2004年9月29日(日本)に、同年11月1日に米国キャピトルからリリースされたジョン・レノンのアコースティック・ギターでの弾き語りデモ音源集「ACOUSTIC」は、日本盤はCCCDで、輸入盤もCCCDとCDDAが混在しています。何故、日本盤が1か月も早く出たかと申しますと、此の編集盤は日本のファンクラブがリクエストした企画だったからです。ソレにしたって、天下無敵のジョン・レノン様のアルバムをCCCDで発売するなんて、言語道断なのですけれどね。前にも説明しましたが「コピー・コントロール・CD」または「コピー・コントロールド・コンパクト・ディスク」とは、CDに似ているだけでCDではなく、パソコンなどにリッピング出来なくしただけではなく、そもそもパソコンで再生不可な代物で、CDプレイヤーでの再生すら保証されておらず、再生するとプレイヤーが故障する可能性まであるトンデモな代物だったのです。
2000年代になって登場したインチキ商品であるCCCDは、2002年と2003年リリースのポール・マッカートニーのライヴ盤や、2003年リリースのアルバム「LET IT BE ... NAKED」や、2004年リリースの箱「THE CAPITOL ALBUMS VOL.1」と云ったビートルズの新譜や、2004年にリイシューされたジョージ・ハリスンのダーク・ホース時代のアルバムや、2004年にリミックスされたジョン・レノンのアルバム「ROCK'N'ROLL」などでも採用されました。ココ的には那奈ちゃんのシングルやアルバムは、2005年リリースのベスト盤以外は全てCCCDでのリリースで、其の後にCDDAでの再発すらされていません。つまりリアルタイムでの「歌手・片瀬那奈」は、インチキ商品である「コピー・コントロール」盤しか存在しないわけで、故にココのタイトルが「COPY CONTROL」となった理由なのです。
さて、ジョンの「ACOUSTIC」の内容は、1「WORKING CLASS HERO」、2「LOVE」、3「WELL WELL WELL」、4「LOOK AT ME」、5「GOD」、6「MY MUMMY'S DEAD」(1〜6は、1970年リリースのアルバム「JOHN LENNON / PLASTIC ONO BAND(ジョンの魂)」収録曲のデモ音源)、7「COLD TURKEY」(7は、1969年リリースのシングルのデモ音源)、8「THE LUCK OF THE IRISH(LIVE)」、9「JOHN SINCLAIR(LIVE)」、10「WOMAN IS THE NIGGER OF THE WORLD」(8〜10は、1972年リリースのアルバム「SOMETIME IN NEW YORK CITY」収録曲のライヴ音源とデモ音源)、11「WHAT YOU GOT」(11は、1974年リリースのアルバム「WALLS AND BRIDGES」収録曲のデモ音源)、12「WATCHING THE WHEELS」、13「DEAR YOKO」(12、13は、1980年リリースのアルバム「DOUBLE FANTASY」収録曲のデモ音源)、14「REAL LOVE」(14は、1996年にビートルズ名義でリリースされた曲のデモ音源)、15「IMAGINE(LIVE)」(15は、1971年リリースのアルバム「IMAGINE」収録曲のライヴ音源)、16「IT'S REAL」(16は、1998年リリースの箱「JOHN LENNON ANTHOLOGY」が初出のデモ音源)、の全16曲入りです。
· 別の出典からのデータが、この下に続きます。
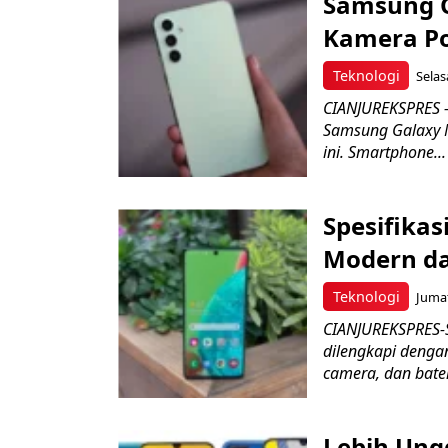
Samsung G
Kamera Po
Teknologi
Selas
CIANJUREKSPRES –
Samsung Galaxy 
ini. Smartphone...
Spesifika
Modern d
Teknologi
Jumat
CIANJUREKSPRES-
dilengkapi dengan
camera, dan bater
Lebih Ung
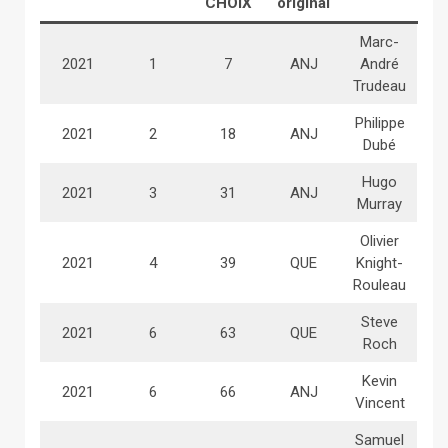
CHOIX
original
Marc-
2021
1
7
ANJ
André
Trudeau
Philippe
2021
2
18
ANJ
Dubé
Hugo
2021
3
31
ANJ
Murray
Olivier
2021
4
39
QUE
Knight-
Rouleau
Steve
2021
6
63
QUE
Roch
Kevin
2021
6
66
ANJ
Vincent
Samuel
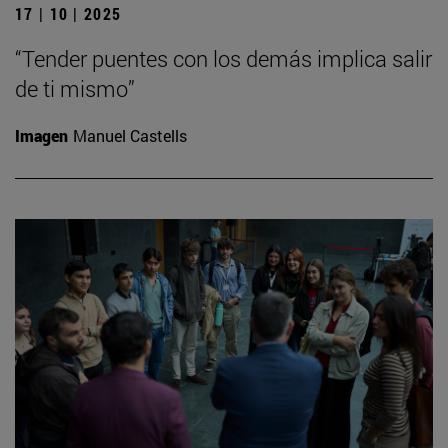
17 | 10 | 2025
“Tender puentes con los demás implica salir
de ti mismo”
Imagen
Manuel Castells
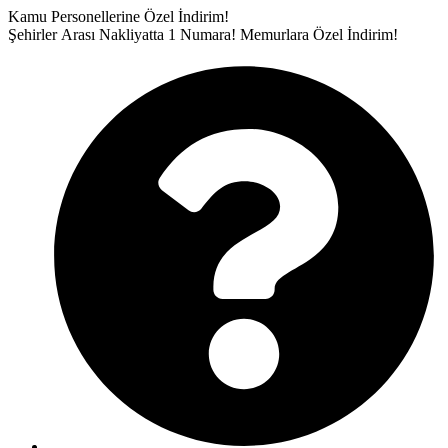
İçeriğe
Kamu Personellerine Özel İndirim!
atla
Şehirler Arası Nakliyatta 1 Numara!
Memurlara Özel İndirim!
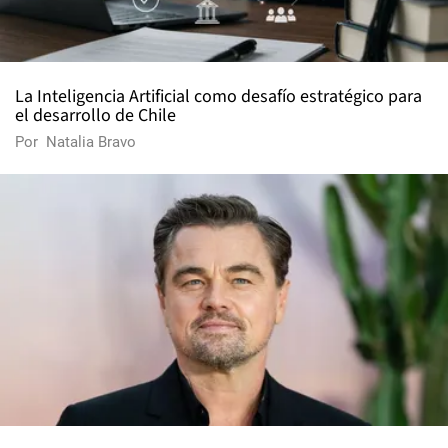
La Inteligencia Artificial como desafío estratégico para
el desarrollo de Chile
Por
Natalia Bravo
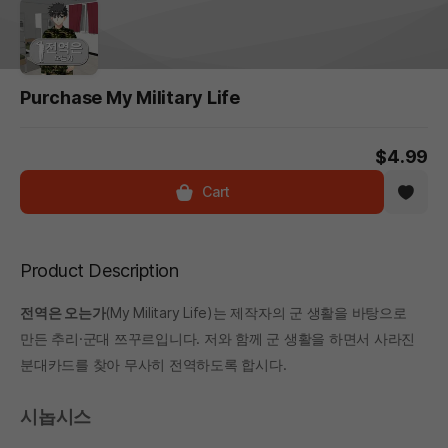
Purchase My Military Life
$4.99
Cart
Product Description
전역은 오는가
(My Military Life)는 제작자의 군 생활을 바탕으로
만든 추리·군대 쯔꾸르입니다. 저와 함께 군 생활을 하면서 사라진
분대카드를 찾아 무사히 전역하도록 합시다.
시놉시스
ところが、これらのデモ音源とライヴ音源で此のアルバムで初出だったのは、「WELL WELL WELL」と「GOD」と「MY MUMMY'S DEAD」と「COLD TURKEY」と「WHAT YOU GOT」と「DEAR YOKO」と「REAL LOVE」の、全16曲中半数以下の7曲だけで、他の9曲は「JOHN LENNON ANTHOLOGY」などで既出音源なのです。勿論、「REAL LOVE」と「IT'S REAL」以外の14曲はジョンが生前にスタジオで完成品を作ってリリースした楽曲だし、前述の通り「REAL LOVE」はポール・マッカートニーとジョージ・ハリスンとリンゴ・スターがオーバーダビングしてビートルズの楽曲として完成させていますし、「IT'S REAL」はデモ音源しかありません。ヨーコさんが提供して「THE LOST LENNON TAPES」が放送された事で、ジョンのデモ音源やライヴ音源は膨大に残されていると分かっているので、中途半端に7曲だけ公式盤で新たにリリースされても、困ったちゃんなのです。ブックレットにはコード譜が付いていますけれど、コレを聴いてファンに弾き語りをしろとでも云うのでしょうか。